I became adamant - I barely ever cry in films, when reading books, or when watching theatre, but then again, I haven't seen The Passion of the Christ and I certainly don't plan to. We both began to wonder - is there such a thing as "cheap cry", the counterpart to a cheap laugh. He thinks yes - although I'm still hard pressed to think of any. (Maybe I'm just a steely souled woman and nothing can move me to tears!) I understand that many products of pop culture are emotionally manipulative, and I think that knowledge has armoured me against being touched by something, unless it is masterfully manipulative. It's funny that "emotionally manipulative" has become synonymous with bad - perhaps it's just that nobody likes the lack of agency associated with the word "manipulative" - it seems sneaky somehow, as though you've been duped. But a ficitional narrative is a dupe - and regardless of how profound it is, on some level it is trying to manipulate the audience into sharing certain ideologies, hitting upon certain emotions, having them follow an emotional journey that they had nothing to do with plotting - and make them as invested as though every decision had been their own. This is not easy work, and mis-steps are constant. In a way I wonder if we only use the words "emotionally manipulative" when the manipulation has failed - when we can see the strings. Otherwise it was "truthful", "touching", "profound."

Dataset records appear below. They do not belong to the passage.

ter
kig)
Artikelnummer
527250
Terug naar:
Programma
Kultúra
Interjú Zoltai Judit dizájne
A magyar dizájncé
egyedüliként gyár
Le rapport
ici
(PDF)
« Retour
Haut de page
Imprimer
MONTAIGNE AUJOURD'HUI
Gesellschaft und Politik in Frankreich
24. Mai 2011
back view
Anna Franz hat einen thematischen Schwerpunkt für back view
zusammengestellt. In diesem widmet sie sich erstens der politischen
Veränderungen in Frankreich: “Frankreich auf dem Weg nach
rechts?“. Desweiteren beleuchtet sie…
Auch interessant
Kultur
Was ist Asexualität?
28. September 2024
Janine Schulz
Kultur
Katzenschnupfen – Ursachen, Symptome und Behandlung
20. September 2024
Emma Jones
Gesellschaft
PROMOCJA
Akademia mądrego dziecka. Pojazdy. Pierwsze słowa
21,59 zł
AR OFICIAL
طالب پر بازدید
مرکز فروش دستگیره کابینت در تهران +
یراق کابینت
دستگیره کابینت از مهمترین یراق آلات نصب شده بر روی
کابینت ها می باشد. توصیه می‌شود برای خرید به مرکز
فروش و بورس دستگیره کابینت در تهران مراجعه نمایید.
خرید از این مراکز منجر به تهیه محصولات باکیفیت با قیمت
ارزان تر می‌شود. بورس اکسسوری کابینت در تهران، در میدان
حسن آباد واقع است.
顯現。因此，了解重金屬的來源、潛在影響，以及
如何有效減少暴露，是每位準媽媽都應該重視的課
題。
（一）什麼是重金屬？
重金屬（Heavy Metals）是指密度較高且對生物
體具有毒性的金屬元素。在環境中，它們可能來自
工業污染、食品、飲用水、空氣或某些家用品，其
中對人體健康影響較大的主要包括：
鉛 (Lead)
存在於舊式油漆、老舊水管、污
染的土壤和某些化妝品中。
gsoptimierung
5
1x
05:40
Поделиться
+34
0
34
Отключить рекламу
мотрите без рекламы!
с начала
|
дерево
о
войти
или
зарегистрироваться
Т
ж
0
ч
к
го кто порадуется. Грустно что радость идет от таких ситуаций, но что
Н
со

It was funny to be having the conversation about the "cheap cry" on our way to a very well reviewed and successful Hollywood Film, because I possibly have the most respect for popcorn entertainment that is able to hide its own inherent clichés and somehow make its genre seem fresh instead of stale, while keeping the genre comforting and light.
Two hours later we all sat side by side watching the film, and somewhere near the end I found myself welling up. I'll be honest. I tried to hide it from my friend. I was worried that it proved his point. But upon further reflection, I think that my reaction showed the film's heart, which is part of why it's been so critically and commercially successful. Yes it was a Judd Appatow film. No what I was crying about was not particularly profound. But still. A fictional story about bridesmaids made me feel something, darn it, and I think that's pretty impressive. My tears don't come cheap.